Iraq, Afghan conflicts take high toll on rural U.S.

? Four of every 10 American military service members killed in Iraq and Afghanistan have come from small towns and rural places, according to analysis from Missouri Democratic Rep. Ike Skelton.

“The figures, sadly, speak for themselves,” Skelton said. “Rural and small-town young men and women are stepping up to the plate to defend our country, and I’m proud of them, immensely proud of them.”

Skelton, the senior Democrat on the House Armed Services Committee, had his staff analyze casualty reports from the Defense Department. He found that 43.5 percent of troops killed in Iraq and 46.4 percent of troops killed in Afghanistan through Oct. 24 came from towns with fewer than 20,000 residents.

The 14-term lawmaker wanted to find out the numbers for a couple of reasons. First, he kept running into parents in his rural Missouri district with sons and daughters in the military.

He also saw a statistical analysis saying that troops who died in Iraq were 39 percent more likely than the nation as a whole to live in counties with fewer than 100,000 people.

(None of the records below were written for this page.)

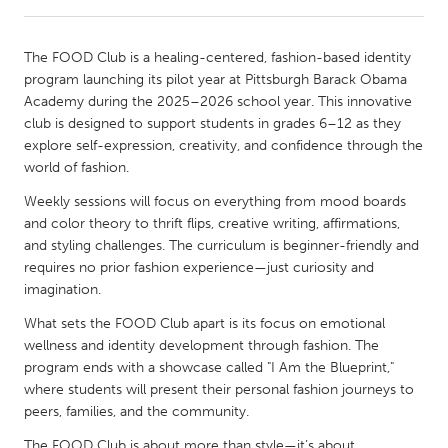
CANADA
The FOOD Club is a healing-centered, fashion-based identity
Amherstburg
Kingston
program launching its pilot year at Pittsburgh Barack Obama
Academy during the 2025–2026 school year. This innovative
Kitchener-Waterloo
New Glasgow
club is designed to support students in grades 6–12 as they
Newmarket
Ottawa
explore self-expression, creativity, and confidence through the
world of fashion.
South Shore
Toronto
Weekly sessions will focus on everything from mood boards
and color theory to thrift flips, creative writing, affirmations,
MALAYSIA
and styling challenges. The curriculum is beginner-friendly and
Kuala Lumpur
requires no prior fashion experience—just curiosity and
imagination.
What sets the FOOD Club apart is its focus on emotional
NETHERLANDS
wellness and identity development through fashion. The
Leiden
Rotterdam
program ends with a showcase called "I Am the Blueprint,"
Utrecht
where students will present their personal fashion journeys to
peers, families, and the community.
The FOOD Club is about more than style—it’s about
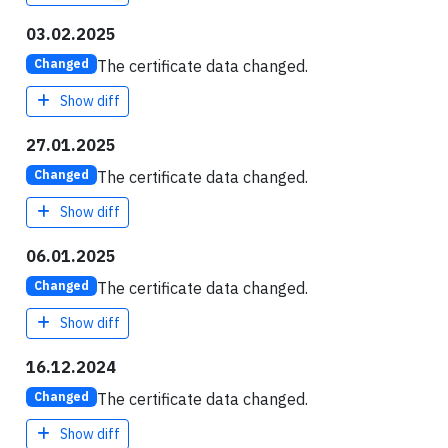
03.02.2025
The certificate data changed.
Changed
Show diff
27.01.2025
The certificate data changed.
Changed
Show diff
06.01.2025
The certificate data changed.
Changed
Show diff
16.12.2024
The certificate data changed.
Changed
Show diff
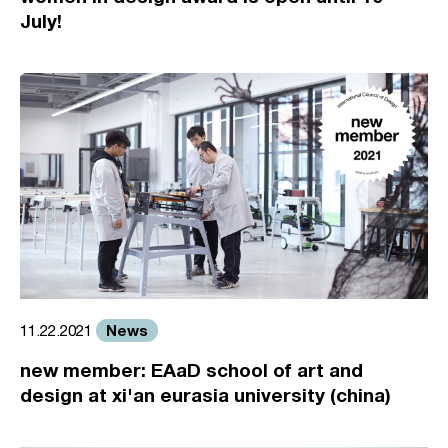
July!
News
11.22.2021
new member: EAaD school of art and
design at xi'an eurasia university (china)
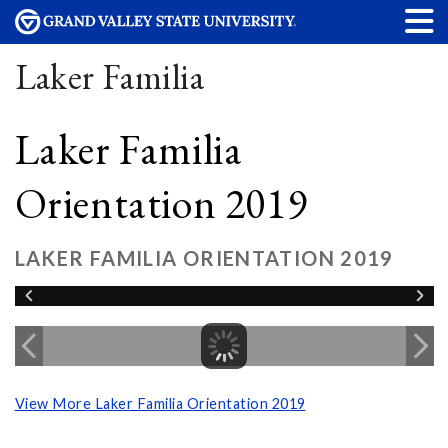
Laker Familia
Laker Familia
Orientation 2019
LAKER FAMILIA ORIENTATION 2019
View More Laker Familia Orientation 2019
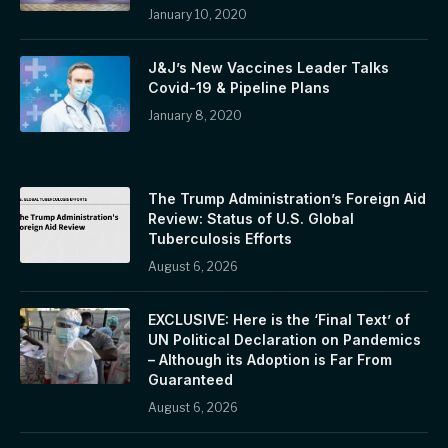
January 10, 2020
J&J’s New Vaccines Leader Talks
Covid-19 & Pipeline Plans
January 8, 2020
The Trump Administration’s Foreign Aid
Review: Status of U.S. Global
Tuberculosis Efforts
August 6, 2026
EXCLUSIVE: Here is the ‘Final Text’ of
UN Political Declaration on Pandemics
– Although its Adoption is Far From
Guaranteed
August 6, 2026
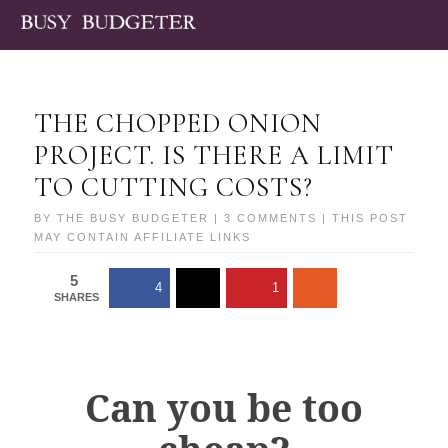
THE CHOPPED ONION
PROJECT. IS THERE A LIMIT
TO CUTTING COSTS?
BY
THE BUSY BUDGETER
|
3 COMMENTS
| THIS POST
MAY CONTAIN AFFILIATE LINKS
5
4
1
SHARES
Can you be too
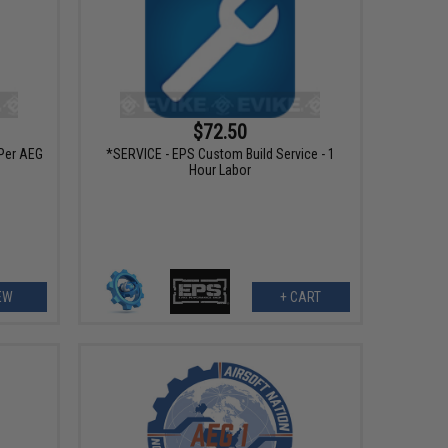
$72.50
Per AEG
*SERVICE - EPS Custom Build Service - 1
Hour Labor
EW
+ CART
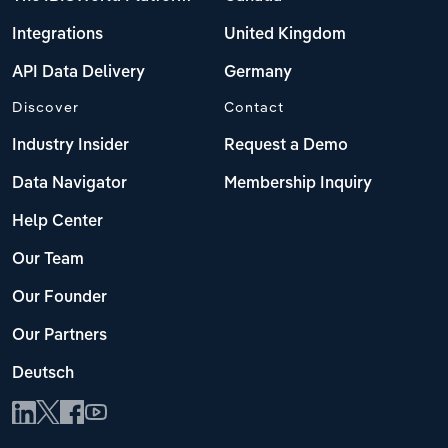
Integrations
United Kingdom
API Data Delivery
Germany
Discover
Contact
Industry Insider
Request a Demo
Data Navigator
Membership Inquiry
Help Center
Our Team
Our Founder
Our Partners
Deutsch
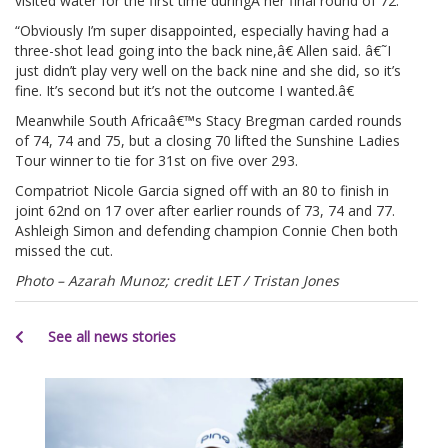
visited water for the first time duringÂ her final round of 72.
“Obviously I’m super disappointed, especially having had a
three-shot lead going into the back nine,â€ Allen said. â€˜I
just didn’t play very well on the back nine and she did, so it’s
fine. It’s second but it’s not the outcome I wanted.â€
Meanwhile South Africaâ€™s Stacy Bregman carded rounds
of 74, 74 and 75, but a closing 70 lifted the Sunshine Ladies
Tour winner to tie for 31st on five over 293.
Compatriot Nicole Garcia signed off with an 80 to finish in
joint 62nd on 17 over after earlier rounds of 73, 74 and 77.
Ashleigh Simon and defending champion Connie Chen both
missed the cut.
Photo – Azarah Munoz; credit LET / Tristan Jones
See all news stories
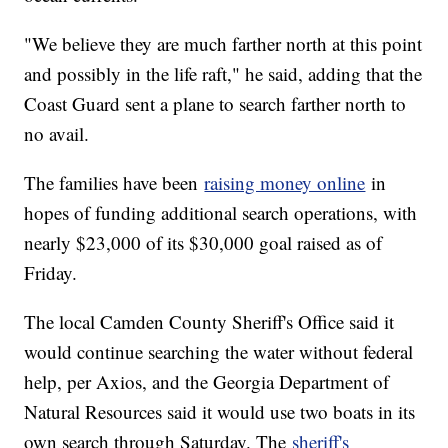
"We believe they are much farther north at this point
and possibly in the life raft," he said, adding that the
Coast Guard sent a plane to search farther north to
no avail.
The families have been
raising money online
in
hopes of funding additional search operations, with
nearly $23,000 of its $30,000 goal raised as of
Friday.
The local Camden County Sheriff's Office said it
would continue searching the water without federal
help, per Axios, and the Georgia Department of
Natural Resources said it would use two boats in its
own search through Saturday. The
sheriff's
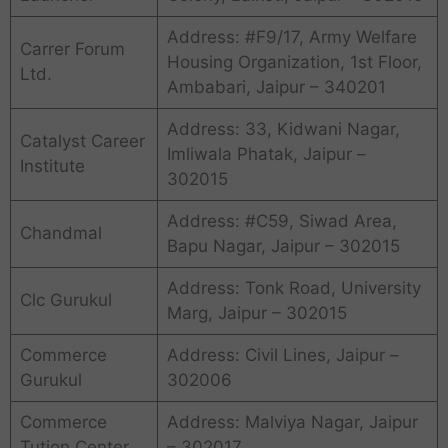
Address: #F9/17, Army Welfare
Carrer Forum
Housing Organization, 1st Floor,
Ltd.
Ambabari, Jaipur – 340201
Address: 33, Kidwani Nagar,
Catalyst Career
Imliwala Phatak, Jaipur –
Institute
302015
Address: #C59, Siwad Area,
Chandmal
Bapu Nagar, Jaipur – 302015
Address: Tonk Road, University
Clc Gurukul
Marg, Jaipur – 302015
Commerce
Address: Civil Lines, Jaipur –
Gurukul
302006
Commerce
Address: Malviya Nagar, Jaipur
Tution Center
– 302017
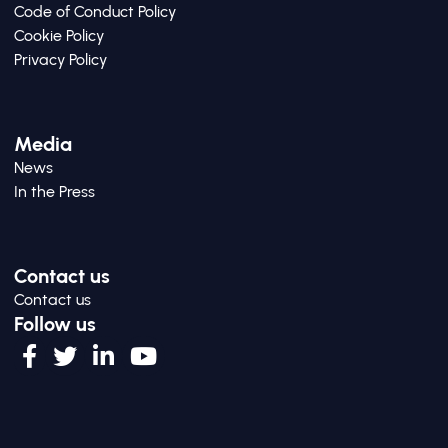
Code of Conduct Policy
Cookie Policy
Privacy Policy
Media
News
In the Press
Contact us
Contact us
Follow us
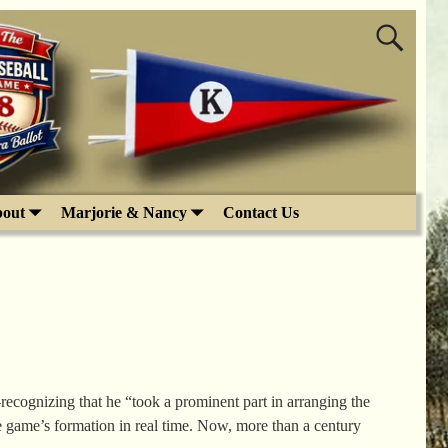
out
Marjorie & Nancy
Contact Us
ognizing that he “took a prominent part in arranging the
 game’s formation in real time. Now, more than a century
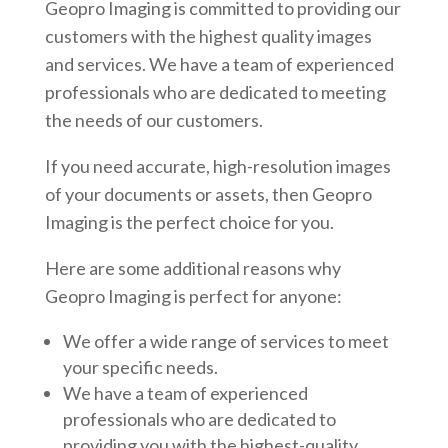
Geopro Imaging is committed to providing our
customers with the highest quality images
and services. We have a team of experienced
professionals who are dedicated to meeting
the needs of our customers.
If you need accurate, high-resolution images
of your documents or assets, then Geopro
Imaging is the perfect choice for you.
Here are some additional reasons why
Geopro Imaging is perfect for anyone:
We offer a wide range of services to meet
your specific needs.
We have a team of experienced
professionals who are dedicated to
providing you with the highest-quality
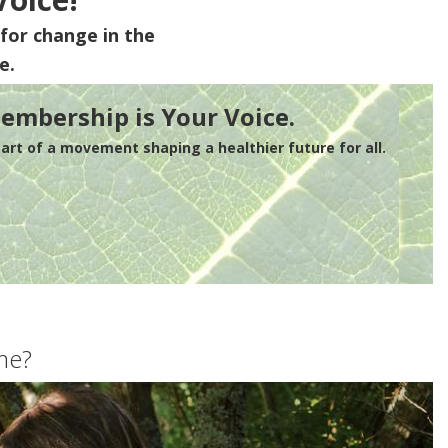
for change in the
e.
embership is Your Voice.
rt of a movement shaping a healthier future for all.
me?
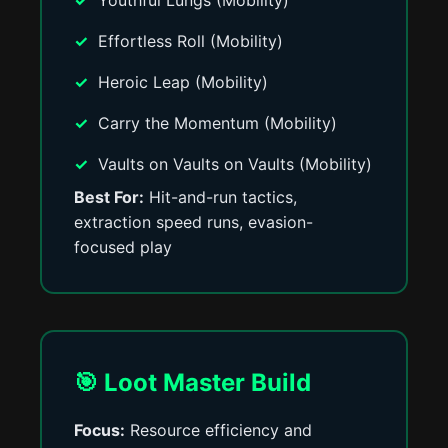
Youthful Lungs (Mobility)
Effortless Roll (Mobility)
Heroic Leap (Mobility)
Carry the Momentum (Mobility)
Vaults on Vaults on Vaults (Mobility)
Best For:
Hit-and-run tactics,
extraction speed runs, evasion-
focused play
🎯 Loot Master Build
Focus:
Resource efficiency and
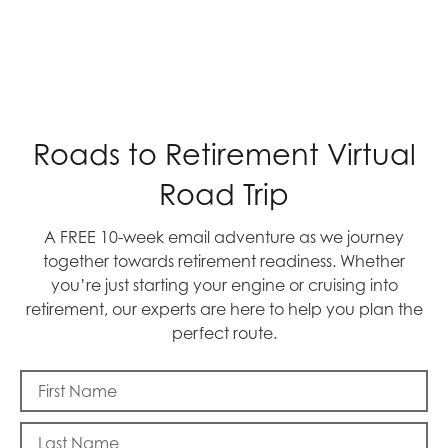
Roads to Retirement Virtual
Road Trip
A FREE 10-week email adventure as we journey
together towards retirement readiness. Whether
you’re just starting your engine or cruising into
retirement, our experts are here to help you plan the
perfect route.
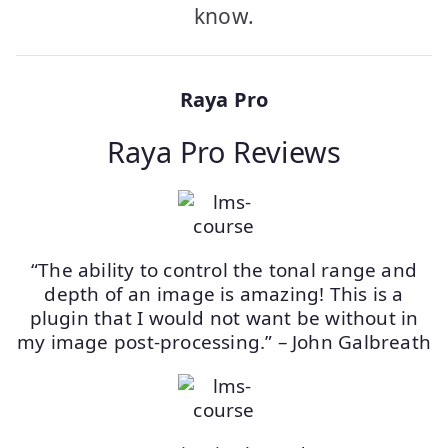
know.
Raya Pro
Raya Pro Reviews
“The ability to control the tonal range and
depth of an image is amazing! This is a
plugin that I would not want be without in
my image post-processing.” – John Galbreath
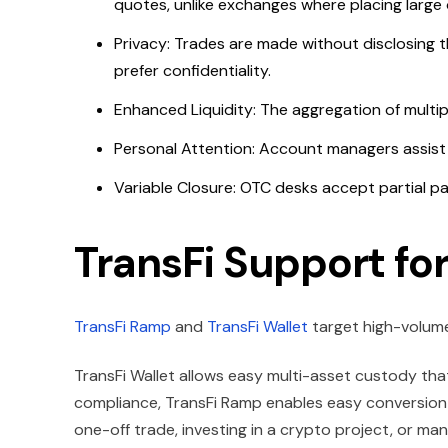
quotes, unlike exchanges where placing large 
Privacy: Trades are made without disclosing t
prefer confidentiality.
Enhanced Liquidity: The aggregation of multip
Personal Attention: Account managers assist c
Variable Closure: OTC desks accept partial p
TransFi Support fo
TransFi Ramp
and
TransFi Wallet
target high-volume
TransFi Wallet allows easy multi-asset custody that
compliance, TransFi Ramp enables easy conversion 
one-off trade, investing in a crypto project, or mana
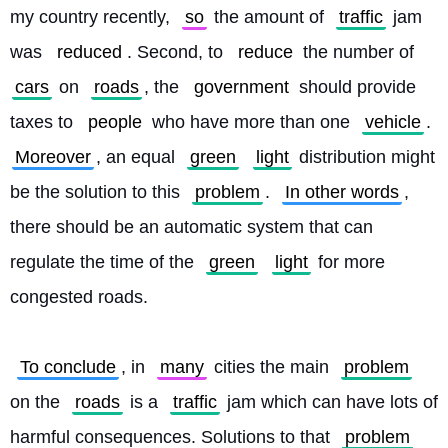
my country recently, 
so
 the amount of 
traffic
 jam 
was 
reduced
. Second, to 
reduce
 the number of 
cars
 on 
roads
, the 
government
 should provide 
taxes to 
people
 who have more than one 
vehicle
. 
Moreover
, an equal 
green
light
 distribution might 
be the solution to this 
problem
. 
In other words
, 
there should be an automatic system that can 
regulate the time of the 
green
light
 for more 
congested roads.
To conclude
, in 
many
 cities the main 
problem
on the 
roads
 is a 
traffic
 jam which can have lots of 
harmful consequences. Solutions to that 
problem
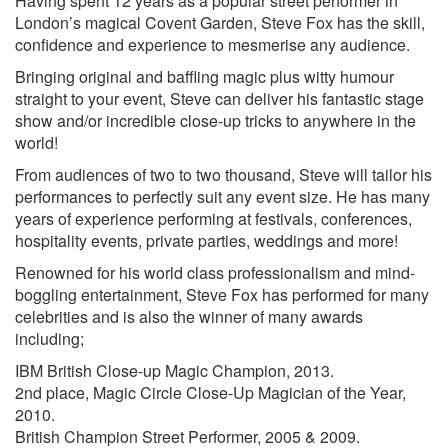
Having spent 12 years as a popular street performer in
London’s magical Covent Garden, Steve Fox has the skill,
confidence and experience to mesmerise any audience.
Bringing original and baffling magic plus witty humour
straight to your event, Steve can deliver his fantastic stage
show and/or incredible close-up tricks to anywhere in the
world!
From audiences of two to two thousand, Steve will tailor his
performances to perfectly suit any event size. He has many
years of experience performing at festivals, conferences,
hospitality events, private parties, weddings and more!
Renowned for his world class professionalism and mind-
boggling entertainment, Steve Fox has performed for many
celebrities and is also the winner of many awards
including;
IBM British Close-up Magic Champion, 2013.
2nd place, Magic Circle Close-Up Magician of the Year,
2010.
British Champion Street Performer, 2005 & 2009.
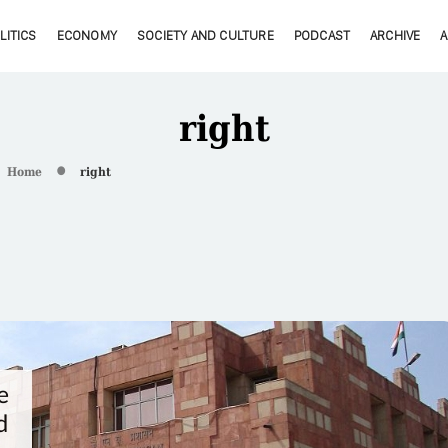
LITICS
ECONOMY
SOCIETY AND CULTURE
PODCAST
ARCHIVE
right
Home
right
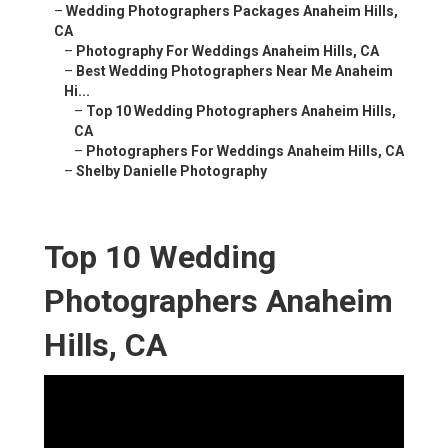
–
Wedding Photographers Packages Anaheim Hills,
CA
–
Photography For Weddings Anaheim Hills, CA
–
Best Wedding Photographers Near Me Anaheim
Hi...
–
Top 10 Wedding Photographers Anaheim Hills,
CA
–
Photographers For Weddings Anaheim Hills, CA
–
Shelby Danielle Photography
Top 10 Wedding
Photographers Anaheim
Hills, CA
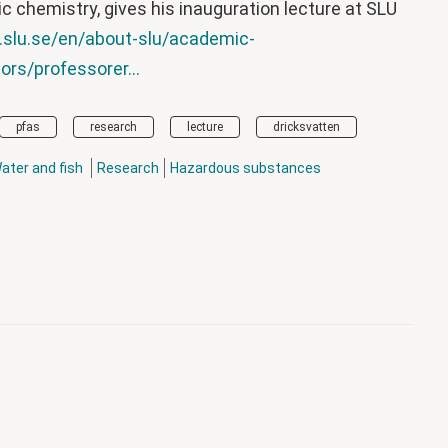
c chemistry, gives his inauguration lecture at SLU
.slu.se/en/about-slu/academic-
rs/professorer...
pfas
research
lecture
dricksvatten
ater and fish
Research
Hazardous substances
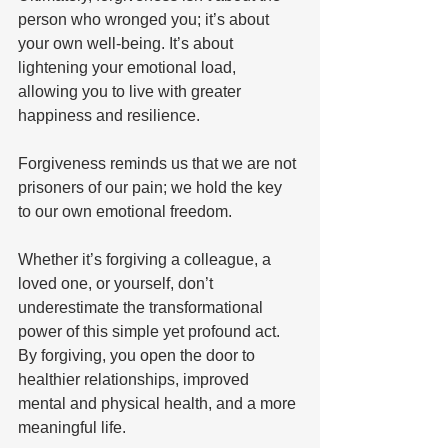
person who wronged you; it’s about 
your own well-being. It’s about 
lightening your emotional load, 
allowing you to live with greater 
happiness and resilience. 
Forgiveness reminds us that we are not 
prisoners of our pain; we hold the key 
to our own emotional freedom. 
Whether it’s forgiving a colleague, a 
loved one, or yourself, don’t 
underestimate the transformational 
power of this simple yet profound act. 
By forgiving, you open the door to 
healthier relationships, improved 
mental and physical health, and a more 
meaningful life. 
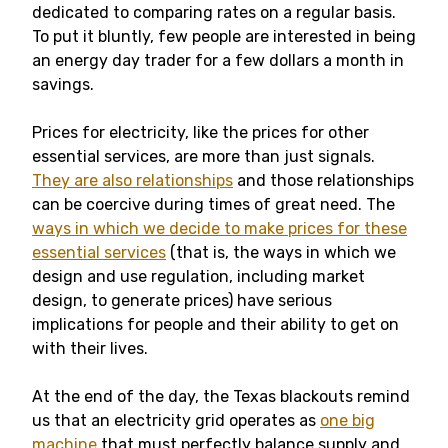
dedicated to comparing rates on a regular basis.
To put it bluntly, few people are interested in being
an energy day trader for a few dollars a month in
savings.
Prices for electricity, like the prices for other
essential services, are more than just signals.
They are also relationships
and those relationships
can be coercive during times of great need. The
ways in which we decide to make prices for these
essential services
(that is, the ways in which we
design and use regulation, including market
design, to generate prices) have serious
implications for people and their ability to get on
with their lives.
At the end of the day, the Texas blackouts remind
us that an electricity grid operates as
one big
machine
that must perfectly balance supply and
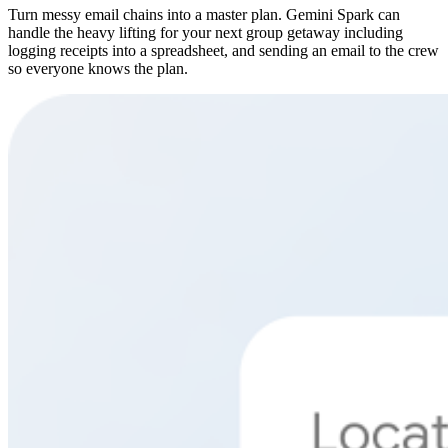
Turn messy email chains into a master plan. Gemini Spark can
handle the heavy lifting for your next group getaway including
logging receipts into a spreadsheet, and sending an email to the crew
so everyone knows the plan.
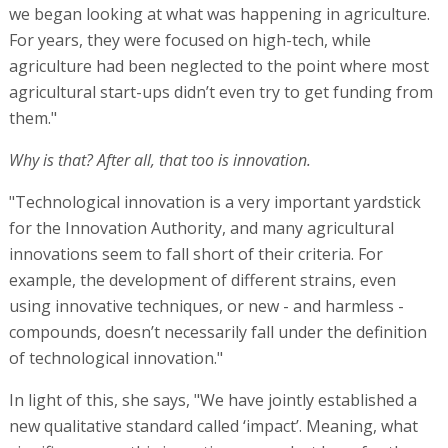
we began looking at what was happening in agriculture.
For years, they were focused on high-tech, while
agriculture had been neglected to the point where most
agricultural start-ups didn’t even try to get funding from
them."
Why is that? After all, that too is innovation.
"Technological innovation is a very important yardstick
for the Innovation Authority, and many agricultural
innovations seem to fall short of their criteria. For
example, the development of different strains, even
using innovative techniques, or new - and harmless -
compounds, doesn’t necessarily fall under the definition
of technological innovation."
In light of this, she says, "We have jointly established a
new qualitative standard called ‘impact’. Meaning, what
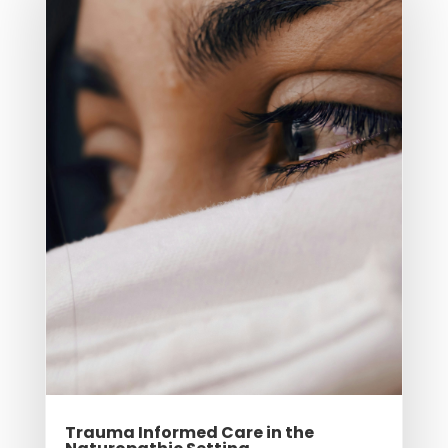
Trauma Informed Care in the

“It seemed to me there was an unusually large number of service personnel coming from small towns and rural America, so I had our staff run the numbers, and I was right,” he said.

The statistical analysis he read was from the Austin (Texas) American-Statesman newspaper, which hired consultant Robert Cushing to review the more than 300 troops who died in Iraq.

“Ideally, it would be wonderful to see people from all across the spectrum” join the military, Skelton said. “But it looks like a disproportionate number of small-town and rural Americans are joining the military, and sadly, those that are killed in action in the military reflect that same proportion.”

Skelton said of the 336 troops killed in Iraq as of Oct. 24, 107 were from cities with populations of greater than 100,000. The rest came from smaller cities and towns.

Fewer troops have died in Operation Enduring Freedom, which ousted the Taliban from Afghanistan. But Skelton found similar proportions among the 84 who had died as of Oct. 24.